NASA’s Space Launch System (SLS) heavy-lift rocket remains on track for a first launch in December 2017 despite warnings in a recent Government Accountability Office (GAO) about cost and schedule problems, the program’s manager said Friday.
Speaking at the 17th Annual International Mars Society Convention in Houston, SLS program manager Todd May said the program was at or ahead of schedule as it works through a series of critical design reviews (CDRs) for the SLS and its major systems. “We said four years ago we’d be at critical design review on the core [stage] this November. I’m glad to report that we actually completed that last month,” he said, a statement that generated an impromptu round of applause from the couple hundred attendees of the session. The CDR on the booster stages was completed just this week, he said, and the CDR for the full SLS is on track for the spring of 2015.
“Things are going pretty well. As far as the critical path, we’ve still got three to five months of slack” on the date the core stage is due to be delivered to the Stennis Space Center in Mississippi for testing, he said. “We’re just clicking off milestones.”

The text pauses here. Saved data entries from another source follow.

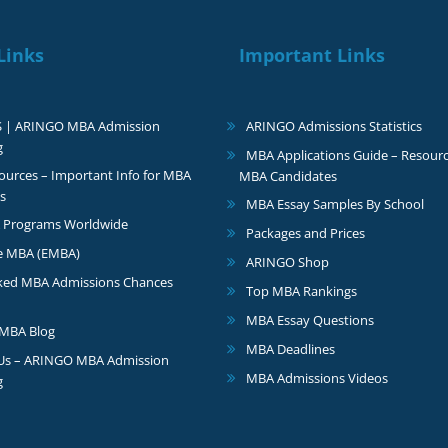
Links
Important Links
S | ARINGO MBA Admission
ARINGO Admissions Statistics
g
MBA Applications Guide – Resourc
urces – Important Info for MBA
MBA Candidates
s
MBA Essay Samples By School
 Programs Worldwide
Packages and Prices
e MBA (EMBA)
ARINGO Shop
ked MBA Admissions Chances
Top MBA Rankings
MBA Essay Questions
MBA Blog
MBA Deadlines
 Us – ARINGO MBA Admission
MBA Admissions Videos
g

That rosy assessment stands in contrast to a report issued last month by the GAO that warned of cost and schedule risks to the program. “The SLS program office calculated the risk associated with insufficient funding through 2017 as having a 90 percent likelihood of occurrence,” the report stated, “furthermore, it indicated the insufficient budget could push the planned December 2017 launch date out 6 months and add some $400 million to the overall cost of SLS development.”

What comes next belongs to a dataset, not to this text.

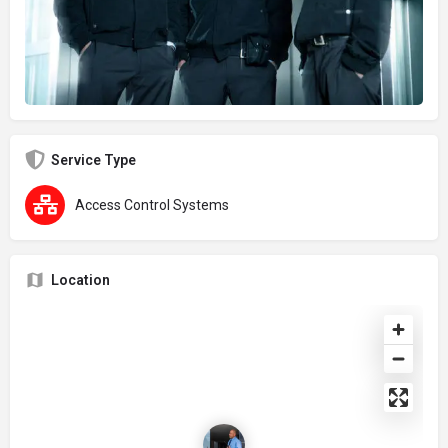
Service Type
Access Control Systems
Location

Asked about the GAO report, May suggested that conclusion was based on information that was now out of date. “They saw some things a couple of years ago. Some of the data is now obsolete,” he said. Specifically, he said the funding SLS received in fiscal year 2014, and what it expects to get in 2015 when the appropriations process is completed, is above the original request. In 2014, the administration requested $1.385 billion for SLS, but received $1.6 billion. In 2015, the administration requested $1.38 billion, but House and Senate version of appropriations bills offer $1.6 and 1.7 billion, respectively, for SLS.
That additional funding, May said, has mitigated the risk identified in the GAO report, provided that level of support continues. “If you don’t receive the appropriated levels, you could see challenges,” he said.

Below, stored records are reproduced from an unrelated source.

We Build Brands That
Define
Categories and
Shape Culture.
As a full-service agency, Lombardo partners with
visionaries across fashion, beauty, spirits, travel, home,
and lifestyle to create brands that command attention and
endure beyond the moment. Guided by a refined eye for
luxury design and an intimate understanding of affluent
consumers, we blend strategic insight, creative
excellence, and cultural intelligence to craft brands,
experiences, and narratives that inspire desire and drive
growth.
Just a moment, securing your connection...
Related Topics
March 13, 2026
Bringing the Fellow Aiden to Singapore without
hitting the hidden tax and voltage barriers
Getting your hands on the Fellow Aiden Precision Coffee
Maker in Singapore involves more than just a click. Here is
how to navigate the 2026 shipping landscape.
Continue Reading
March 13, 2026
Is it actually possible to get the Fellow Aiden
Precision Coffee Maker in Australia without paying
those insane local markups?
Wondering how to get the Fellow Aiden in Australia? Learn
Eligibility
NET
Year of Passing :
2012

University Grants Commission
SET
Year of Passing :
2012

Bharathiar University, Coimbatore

As for schedule risks, May said Monte Carlo risk models widely used in such analyses aren’t always accurate. “To me, they don’t change a basic program management tenet, which is to hurry every chance you get,” he said. That approach, he said, has worked for planetary exploration missions that have to launch within narrow windows. “They don’t pay attention to those things. They hurry every chance they get. So far, that’s paying off for us.”